Narrative :
The I3-4-Seaweed project aims at scaling, demonstrating, and ensuring market readiness of business ventures within the macroalgae/seaweed sector. It relies on an international collaboration, comprising 16 partner entities from 6 EU countries, between universities, research institutes, tec-hubs, SMEs and industry clusters to promote transformative, transnational value chain rooted in new sustainable seaweed cultivation techniques and algal biotechnological applications.
Through the project’s investment cases, spanning the food industry, biofertilizers, and cosmetics, seaweed demonstrates its vast versatility and potential to revolutionize multiple sectors, marking a paradigm shift towards a more sustainable future, from healthier diets to lower CO2 emissions.
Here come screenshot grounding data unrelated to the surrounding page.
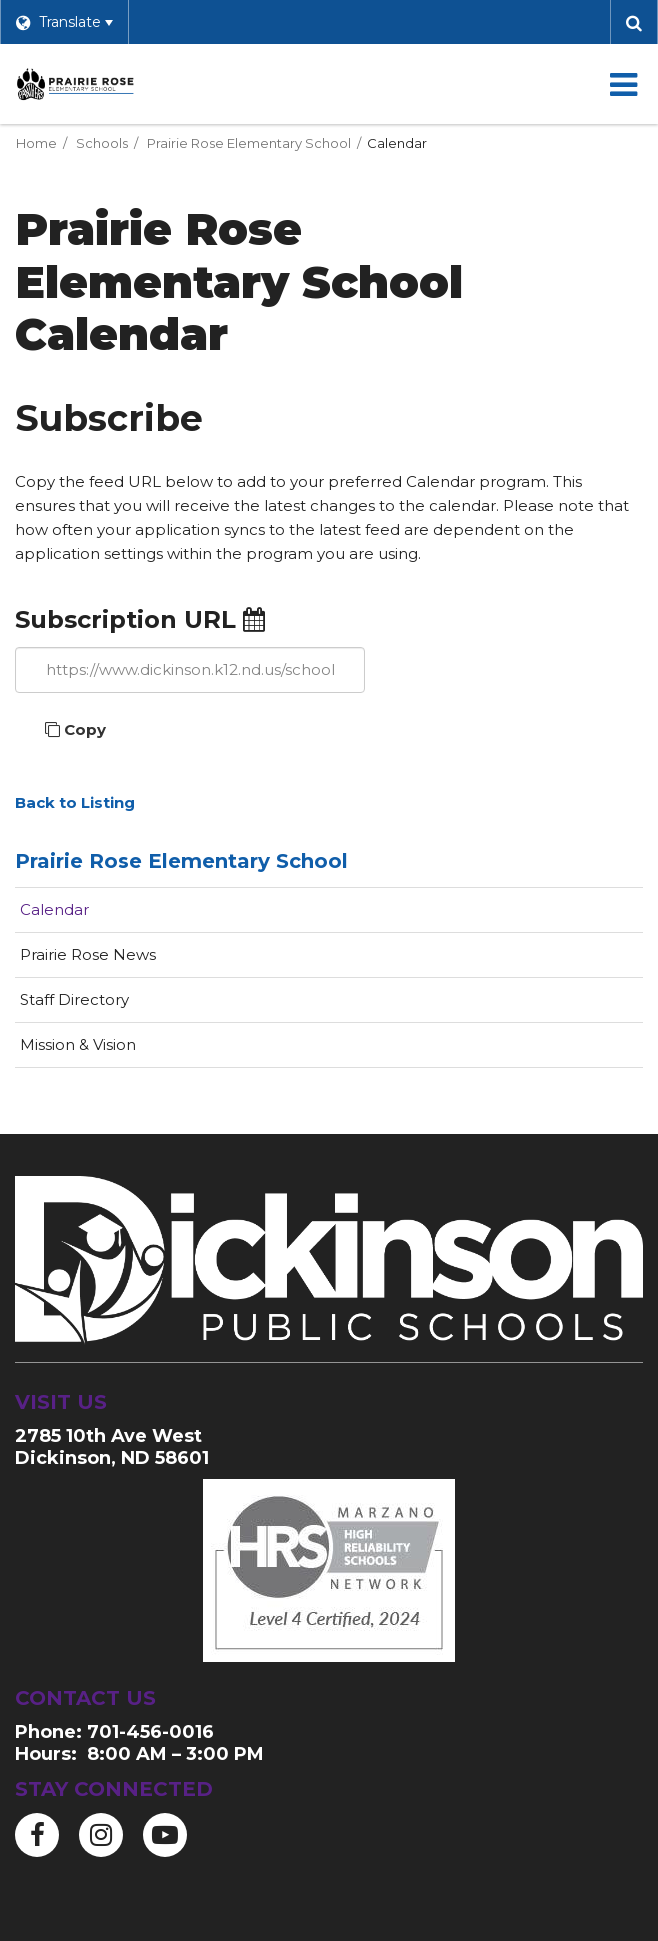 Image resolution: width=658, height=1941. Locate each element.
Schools (102, 143)
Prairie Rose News (88, 954)
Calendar (54, 909)
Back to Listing (75, 802)
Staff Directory (74, 999)
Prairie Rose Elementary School (249, 143)
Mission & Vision (78, 1044)
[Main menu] (623, 84)
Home (36, 143)
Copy (75, 729) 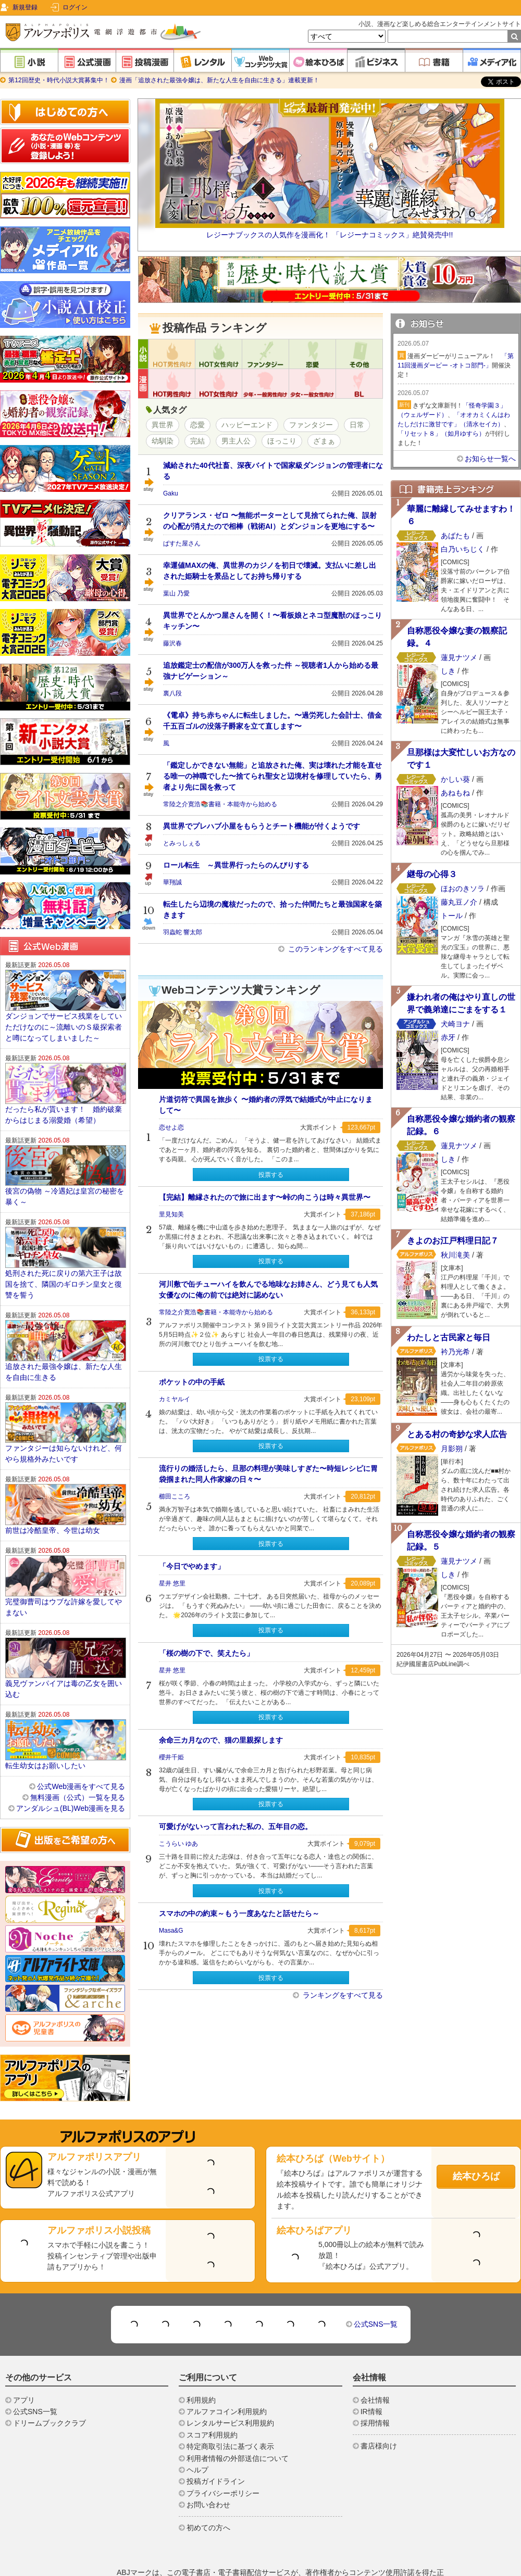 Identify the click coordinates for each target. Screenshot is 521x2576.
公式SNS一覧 (376, 2293)
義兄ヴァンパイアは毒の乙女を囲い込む (63, 1657)
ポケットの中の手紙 (192, 1382)
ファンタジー (311, 425)
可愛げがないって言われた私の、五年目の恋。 (235, 1826)
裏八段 (172, 693)
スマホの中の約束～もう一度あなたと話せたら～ (239, 1913)
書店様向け (379, 2414)
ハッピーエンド (246, 425)
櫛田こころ (174, 1496)
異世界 (162, 425)
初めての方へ (208, 2496)
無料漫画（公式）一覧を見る (77, 1766)
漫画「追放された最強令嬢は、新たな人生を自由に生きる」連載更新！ (218, 80)
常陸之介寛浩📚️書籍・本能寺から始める (220, 804)
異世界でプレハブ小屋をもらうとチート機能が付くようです (261, 826)
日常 (357, 425)
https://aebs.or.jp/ (383, 2563)
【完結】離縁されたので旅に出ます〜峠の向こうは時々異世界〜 (264, 1197)
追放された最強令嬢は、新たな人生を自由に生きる (63, 1340)
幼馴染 (162, 441)
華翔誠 (172, 882)
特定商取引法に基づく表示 (230, 2415)
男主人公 (236, 441)
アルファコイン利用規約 (227, 2380)
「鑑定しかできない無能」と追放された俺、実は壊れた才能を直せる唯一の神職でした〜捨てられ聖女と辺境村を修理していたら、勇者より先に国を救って (272, 776)
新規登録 (25, 7)
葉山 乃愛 (176, 593)
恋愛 (197, 425)
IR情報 (371, 2380)
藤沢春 (172, 643)
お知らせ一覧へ (490, 458)
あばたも (455, 535)
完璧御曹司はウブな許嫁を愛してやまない (63, 1575)
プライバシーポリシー (223, 2462)
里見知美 (171, 1214)
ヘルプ (197, 2438)
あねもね (455, 793)
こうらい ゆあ (178, 1843)
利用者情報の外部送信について (238, 2427)
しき (448, 671)
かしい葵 (455, 779)
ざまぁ (324, 441)
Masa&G (171, 1930)
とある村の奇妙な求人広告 (457, 1434)
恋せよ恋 (171, 1127)
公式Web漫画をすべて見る (81, 1755)
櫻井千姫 (171, 1757)
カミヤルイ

In the I3-4-Seaweed project, HAEDES is responsible for the implementation of a business case concerning the development of a customized functional prototype Digital Twin (Aquaculture 4.0) for seaweed aquaculture systems. Aquaculture 4.0 aims at delivering real-time insights into farm health, yield and efficient planning based on forecasted production conditions. The service seeks not only to refine maintenance strategies for open sea seaweed farming but also to limit operational risks, potentially boosting yields. One main objective of the tool is to lead to a reduction in maintenance and operation (M&O) costs of aquaculture facilities while equipping farmers with advanced tools to better forecast yields and thus reduce uncertainty in the seaweed production.
Our touch :
Shape the Digital Twinning service to represent the specific conditions of aquaculture farms and farming needs.
Introduce tailored sensors and probes onsite for real-time data collection of parameters required for yield forecasting (water quality, salinity levels, weather, etc.) and choose relevant post-processing data to consider.
Offer real-time insights and predictive expertise using machine learning (ML) and artificial intelligence (AI), with a focus on anomaly detection, predictive maintenance, and future statuses forecasting.
Ensure the system embodies flexibility, adaptability, and practical relevance.